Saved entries

· · · · · · ·

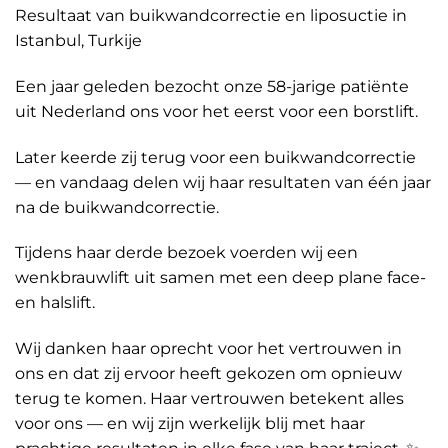
Resultaat van buikwandcorrectie en liposuctie in
Istanbul, Turkije
Een jaar geleden bezocht onze 58-jarige patiënte
uit Nederland ons voor het eerst voor een borstlift.
Later keerde zij terug voor een buikwandcorrectie
— en vandaag delen wij haar resultaten van één jaar
na de buikwandcorrectie.
Tijdens haar derde bezoek voerden wij een
wenkbrauwlift uit samen met een deep plane face-
en halslift.
Wij danken haar oprecht voor het vertrouwen in
ons en dat zij ervoor heeft gekozen om opnieuw
terug te komen. Haar vertrouwen betekent alles
voor ons — en wij zijn werkelijk blij met haar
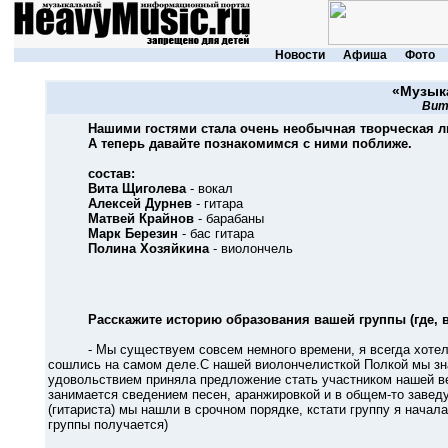
Новости
Афиша
Фото
«Музыка
Вит
Нашими гостями стала очень необычная творческая л
А теперь давайте познакомимся с ними поближе.
состав:
Вита Щиголева
- вокал
Алексей Дурнев
- гитара
Матвей Крайнов
- барабаны
Марк Березин
- бас гитара
Полина Хозяйкина
- виолончель
Расскажите историю образования вашей группы (где, в
- Мы существуем совсем немного времени, я всегда хотела г
сошлись на самом деле.С нашей виолончелисткой Полкой мы зн
удовольствием приняла предложение стать участником нашей ве
занимается сведением песен, аранжировкой и в общем-то заве
(гитариста) мы нашли в срочном порядке, кстати группу я начала
группы получается)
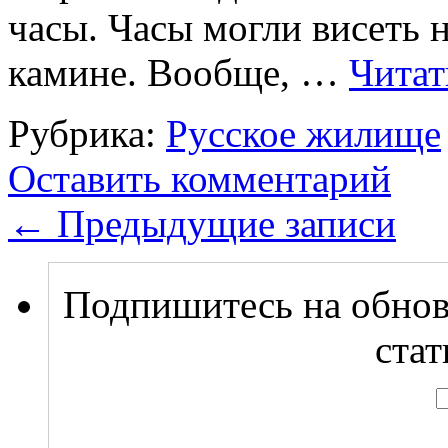
часы. Часы могли висеть н
камине. Вообще, …
Читат
Рубрика:
Русское жилище
Оставить комментарий
←
Предыдущие записи
Подпишитесь на обнов
стат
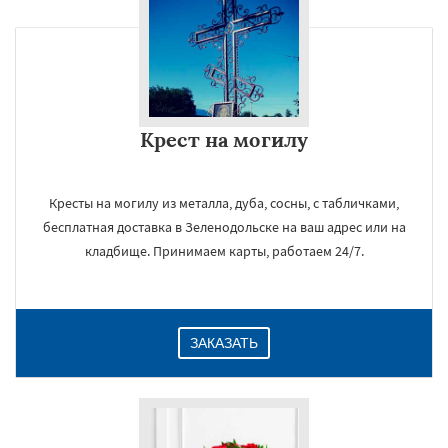
Крест на могилу
Кресты на могилу из металла, дуба, сосны, с табличками,
бесплатная доставка в Зеленодольске на ваш адрес или на
кладбище. Принимаем карты, работаем 24/7.
ЗАКАЗАТЬ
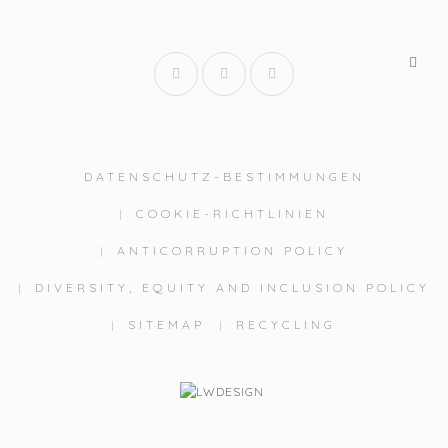
DATENSCHUTZ-BESTIMMUNGEN
COOKIE-RICHTLINIEN
ANTICORRUPTION POLICY
DIVERSITY, EQUITY AND INCLUSION POLICY
SITEMAP
RECYCLING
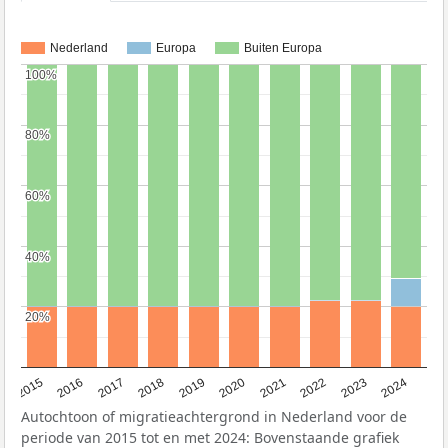
Nederland
Europa
Buiten Europa
100%
100%
80%
80%
60%
60%
40%
40%
20%
20%
2015
2016
2017
2018
2019
2020
2021
2022
2023
2024
Autochtoon of migratieachtergrond in Nederland voor de
periode van 2015 tot en met 2024: Bovenstaande grafiek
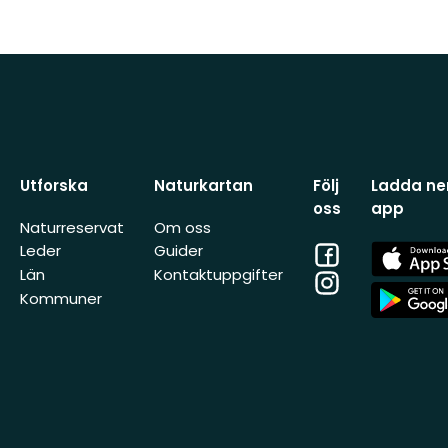
Utforska
Naturkartan
Följ
Ladda ner
oss
app
Naturreservat
Om oss
Facebook
App
Leder
Guider
Store
Län
Kontaktuppgifter
Instagram
App
Kommuner
Store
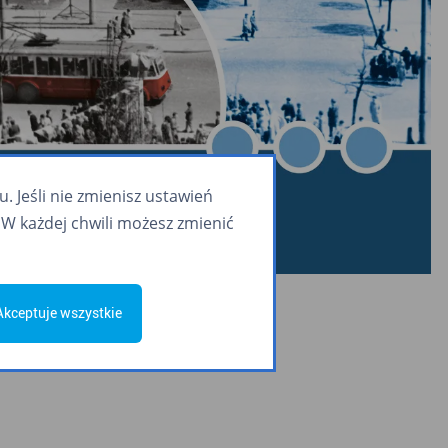
 Jeśli nie zmienisz ustawień
W każdej chwili możesz zmienić
-2023
Akceptuje wszystkie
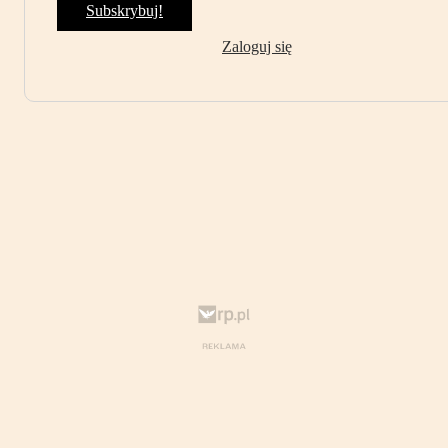
Subskrybuj!
Zaloguj się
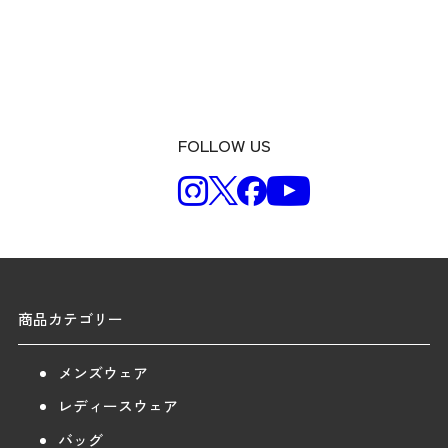
FOLLOW US
商品カテゴリー
メンズウェア
レディースウェア
バッグ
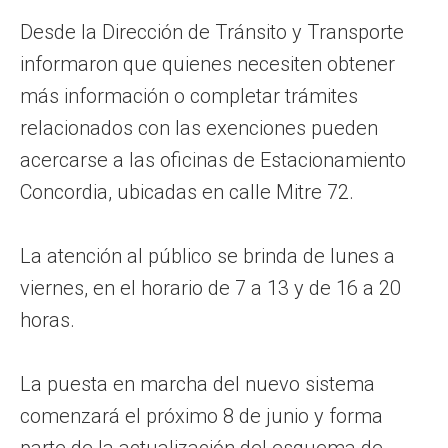
Desde la Dirección de Tránsito y Transporte
informaron que quienes necesiten obtener
más información o completar trámites
relacionados con las exenciones pueden
acercarse a las oficinas de Estacionamiento
Concordia, ubicadas en calle Mitre 72.
La atención al público se brinda de lunes a
viernes, en el horario de 7 a 13 y de 16 a 20
horas.
La puesta en marcha del nuevo sistema
comenzará el próximo 8 de junio y forma
parte de la actualización del esquema de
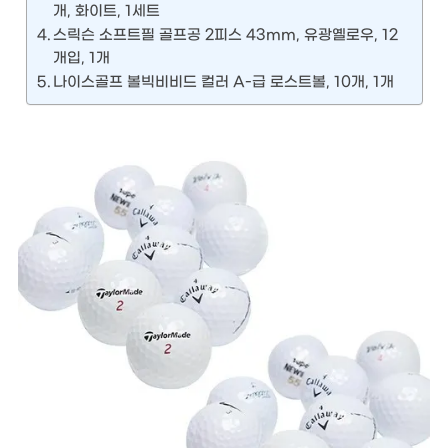
개, 화이트, 1세트
스릭슨 소프트필 골프공 2피스 43mm, 유광옐로우, 12
개입, 1개
나이스골프 볼빅비비드 컬러 A-급 로스트볼, 10개, 1개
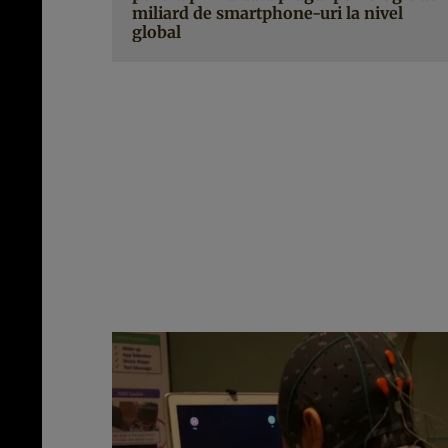
miliard de smartphone-uri la nivel
global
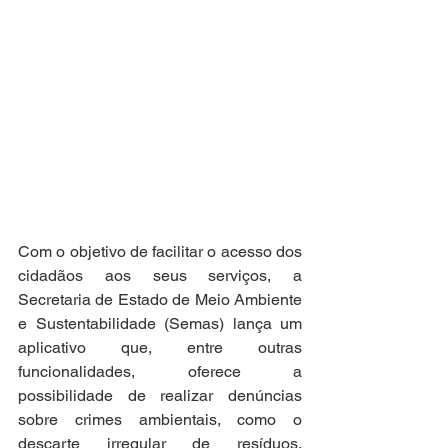
Com o objetivo de facilitar o acesso dos 
cidadãos aos seus serviços, a 
Secretaria de Estado de Meio Ambiente 
e Sustentabilidade (Semas) lança um 
aplicativo que, entre outras 
funcionalidades, oferece a 
possibilidade de realizar denúncias 
sobre crimes ambientais, como o 
descarte irregular de resíduos, 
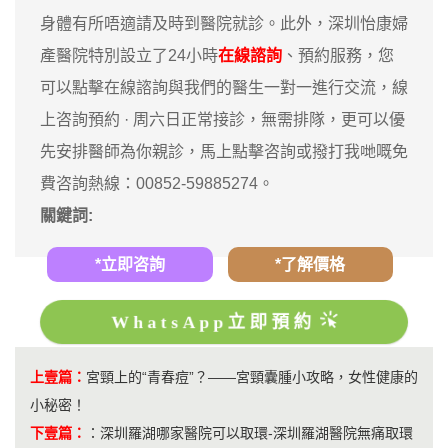
身體有所唔適請及時到醫院就診。此外，深圳怡康婦
產醫院特別設立了24小時
在線諮詢
、預約服務，您
可以點擊在線諮詢與我們的醫生一對一進行交流，線
上咨詢預約 · ‎周六日正常接診，無需排隊，更可以優
先安排醫師為你親診，馬上點擊咨詢或撥打我哋嘅免
費咨詢熱線：00852-59885274。
關鍵詞:
*立即咨詢
*了解價格
WhatsApp立即預約
上壹篇：
宮頸上的“青春痘”？——宮頸囊腫小攻略，女性健康的
小秘密！
下壹篇：
：
​深圳羅湖哪家醫院可以取環-深圳羅湖醫院無痛取環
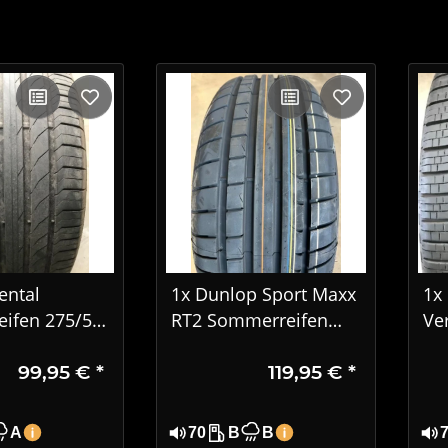
ental
1x Dunlop Sport Maxx
1x 
ifen 275/50
RT2 Sommerreifen
Ve
 XL SUV XL
225/55 R17 97Y MO
28
99,95 €
*
119,95 €
*
823
32
A
70
B
B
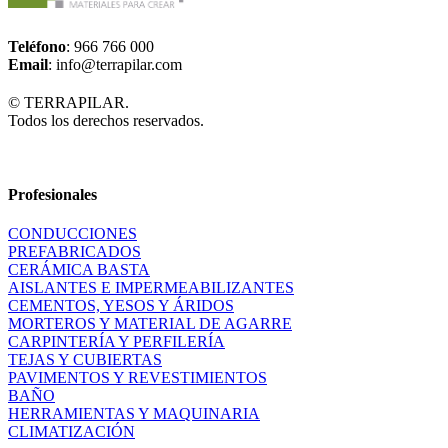
Teléfono
: 966 766 000
Email
: info@terrapilar.com
© TERRAPILAR.
Todos los derechos reservados.
Profesionales
CONDUCCIONES
PREFABRICADOS
CERÁMICA BASTA
AISLANTES E IMPERMEABILIZANTES
CEMENTOS, YESOS Y ÁRIDOS
MORTEROS Y MATERIAL DE AGARRE
CARPINTERÍA Y PERFILERÍA
TEJAS Y CUBIERTAS
PAVIMENTOS Y REVESTIMIENTOS
BAÑO
HERRAMIENTAS Y MAQUINARIA
CLIMATIZACIÓN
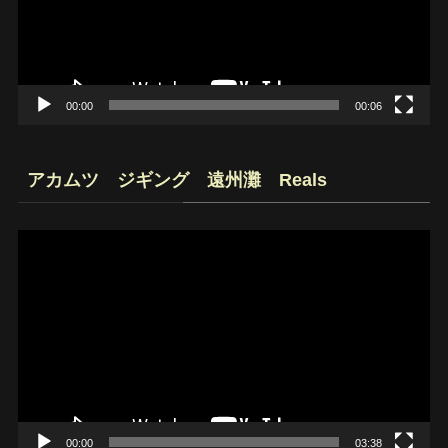
ー
ヤ
ー
00:00
00:06
アカムツ ジギング 遠州灘 Reals
動
画
プ
レ
ー
ヤ
ー
00:00
03:38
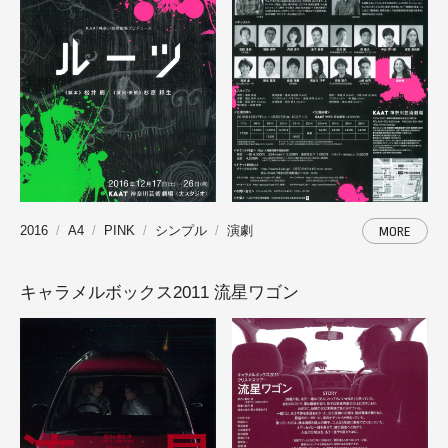
2016
A4
PINK
シンプル
演劇
MORE
キャラメルボックス2011 流星ワゴン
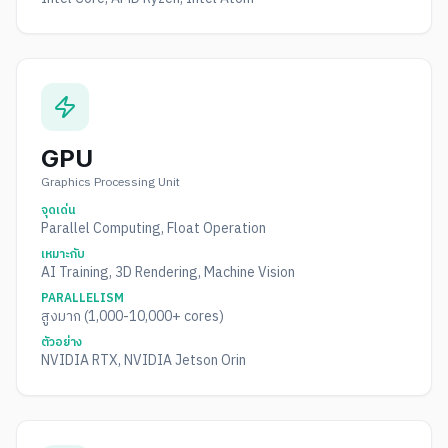
GPU
Graphics Processing Unit
จุดเด่น
Parallel Computing, Float Operation
เหมาะกับ
AI Training, 3D Rendering, Machine Vision
PARALLELISM
สูงมาก (1,000-10,000+ cores)
ตัวอย่าง
NVIDIA RTX, NVIDIA Jetson Orin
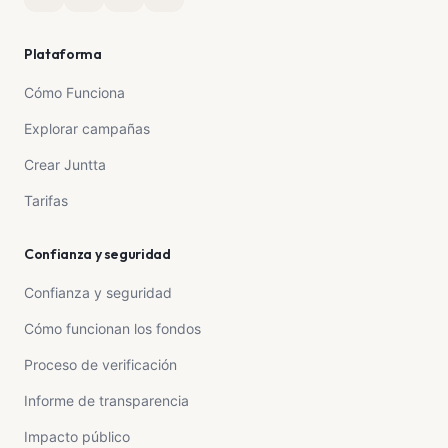
Plataforma
Cómo Funciona
Explorar campañas
Crear Juntta
Tarifas
Confianza y seguridad
Confianza y seguridad
Cómo funcionan los fondos
Proceso de verificación
Informe de transparencia
Impacto público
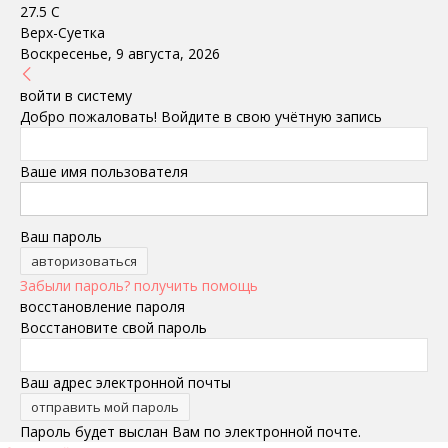
27.5
C
Верх-Суетка
Воскресенье, 9 августа, 2026
войти в систему
Добро пожаловать! Войдите в свою учётную запись
Ваше имя пользователя
Ваш пароль
Забыли пароль? получить помощь
восстановление пароля
Восстановите свой пароль
Ваш адрес электронной почты
Пароль будет выслан Вам по электронной почте.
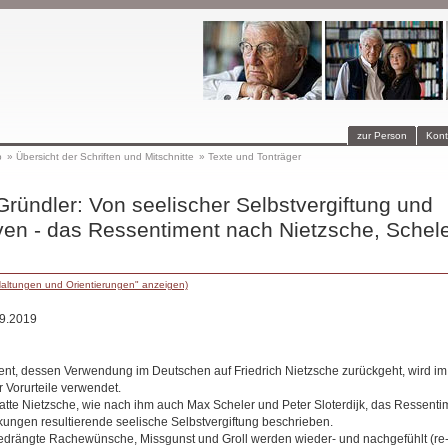
zur Person
Kont
p
»
Übersicht der Schriften und Mitschnitte
»
Texte und Tonträger
Gründler: Von seelischer Selbstvergiftung und
en - das Ressentiment nach Nietzsche, Schel
Haltungen und Orientierungen" anzeigen)
.9.2019
ent, dessen Verwendung im Deutschen auf Friedrich Nietzsche zurückgeht, wird im
 Vorurteile verwendet.
atte Nietzsche, wie nach ihm auch Max Scheler und Peter Sloterdijk, das Ressenti
ngen resultierende seelische Selbstvergiftung beschrieben.
drängte Rachewünsche, Missgunst und Groll werden wieder- und nachgefühlt (re-s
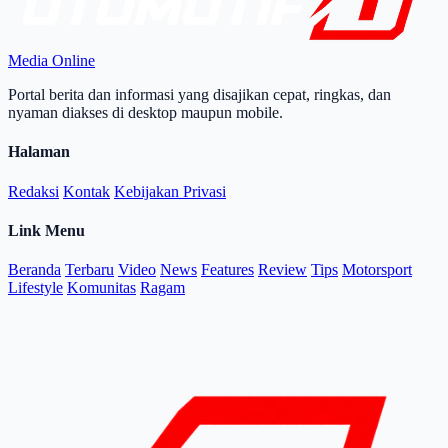
Media Online
Portal berita dan informasi yang disajikan cepat, ringkas, dan
nyaman diakses di desktop maupun mobile.
Halaman
Redaksi
Kontak
Kebijakan Privasi
Link Menu
Beranda
Terbaru
Video
News
Features
Review
Tips
Motorsport
Lifestyle
Komunitas
Ragam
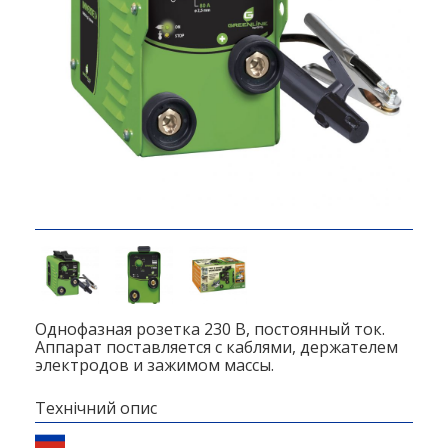
Однофазная розетка 230 В, постоянный ток.
Аппарат поставляется с каблями, держателем
электродов и зажимом массы.
Технічний опис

· · · · · · ·

Show the lines of the data that hold the word "Nietzsche".

• _REPLY_:
en - das Ressentiment nach Nietzsche, Schel
ent, dessen Verwendung im Deutschen auf Friedrich Nietzsche zurückgeht, wird im
atte Nietzsche, wie nach ihm auch Max Scheler und Peter Sloterdijk, das Ressenti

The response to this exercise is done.